Cardiovascular and kidney diseases are among the world’s leading causes of death. Yet, many traditional lab models fail to capture the complexity of human biology. To bridge this gap, advanced three-dimensional “vessel-on-a-chip” systems were developed. These miniaturized vessels, constructed from human cells and exposed to realistic blood flow and inflammation, recreate the early stages of disease with high precision. These platforms allow real-time observation of how damage begins in atherosclerosis and aneurysms—showing immune cell infiltration, plaque formation, and vessel wall weakening.
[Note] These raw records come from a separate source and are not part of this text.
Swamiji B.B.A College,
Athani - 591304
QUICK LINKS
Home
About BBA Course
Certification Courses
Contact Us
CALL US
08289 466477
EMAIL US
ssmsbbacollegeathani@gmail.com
Genetic conditions such as SMAD3 deficiency were also modeled to reveal how specific mutations contribute to vascular disorders.
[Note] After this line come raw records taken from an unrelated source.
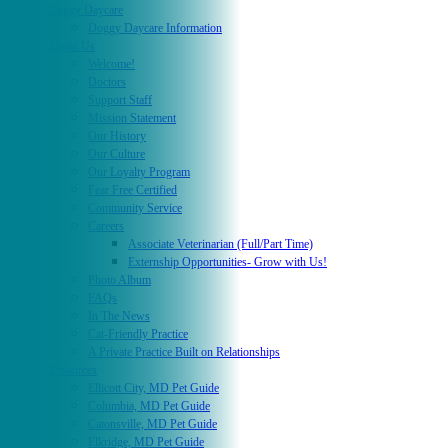
Doggy Daycare
Doggy Daycare Information
About Us
Welcome!
Doctors
Support Staff
Mission Statement
Our History
Our Culture
Our Loyalty Program
Fear Free Certified
Community Service
Careers
Associate Veterinarian (Full/Part Time)
Externship Opportunities- Grow with Us!
Photo Album
FAQs
In The News
Cat-Friendly Practice
A Private Practice Built on Relationships
Resources
Ellicott City, MD Pet Guide
Columbia, MD Pet Guide
Catonsville, MD Pet Guide
Elkridge, MD Pet Guide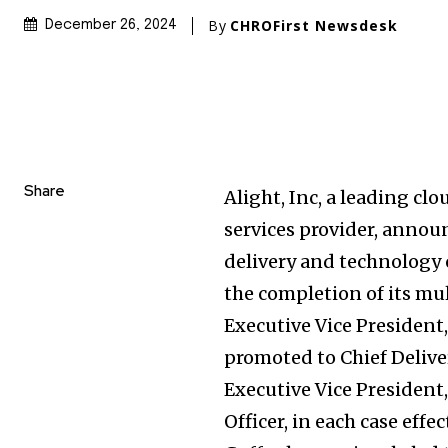
By
CHROFirst Newsdesk
December 26, 2024
Share
Alight, Inc, a leading c
services provider, annou
delivery and technology o
the completion of its mul
Executive Vice President
promoted to Chief Delive
Executive Vice President
Officer, in each case effec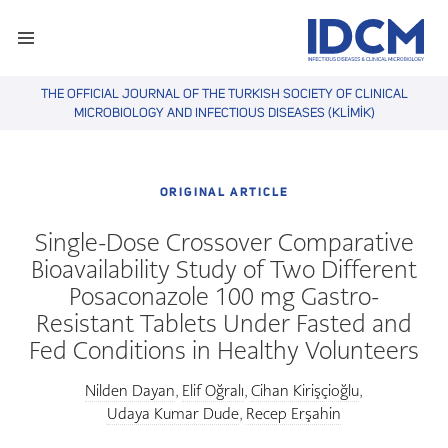
THE OFFICIAL JOURNAL OF THE TURKISH SOCIETY OF CLINICAL
MICROBIOLOGY AND INFECTIOUS DISEASES (KLİMİK)
ORIGINAL ARTICLE
Single-Dose Crossover Comparative
Bioavailability Study of Two Different
Posaconazole 100 mg Gastro-
Resistant Tablets Under Fasted and
Fed Conditions in Healthy Volunteers
Nilden Dayan
Elif Oğralı
Cihan Kirişçioğlu
,
,
,
Udaya Kumar Dude
Recep Erşahin
,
The research further explores how mechanical forces—like matrix stiffness and rhythmic stretch—influence vascular smooth muscle cells derived from stem cells. The findings show how physical cues guide these cells toward a healthier, more contractile state, which is crucial for developing functional tissue-engineered vessels.

The thesis also investigates how tiny genetic changes—known as single nucleotide polymorphisms (SNPs)—linked to chronic kidney disease affect gene regulation. These insights lay the foundation for personalized kidney disease models.

Altogether, this body of work offers powerful tools and mechanistic insights into human disease. As the FDA recently signaled a move away from animal testing in favor of human-relevant methods, this research positions itself at the forefront of a more ethical, accurate, and personalized era in regenerative medicine.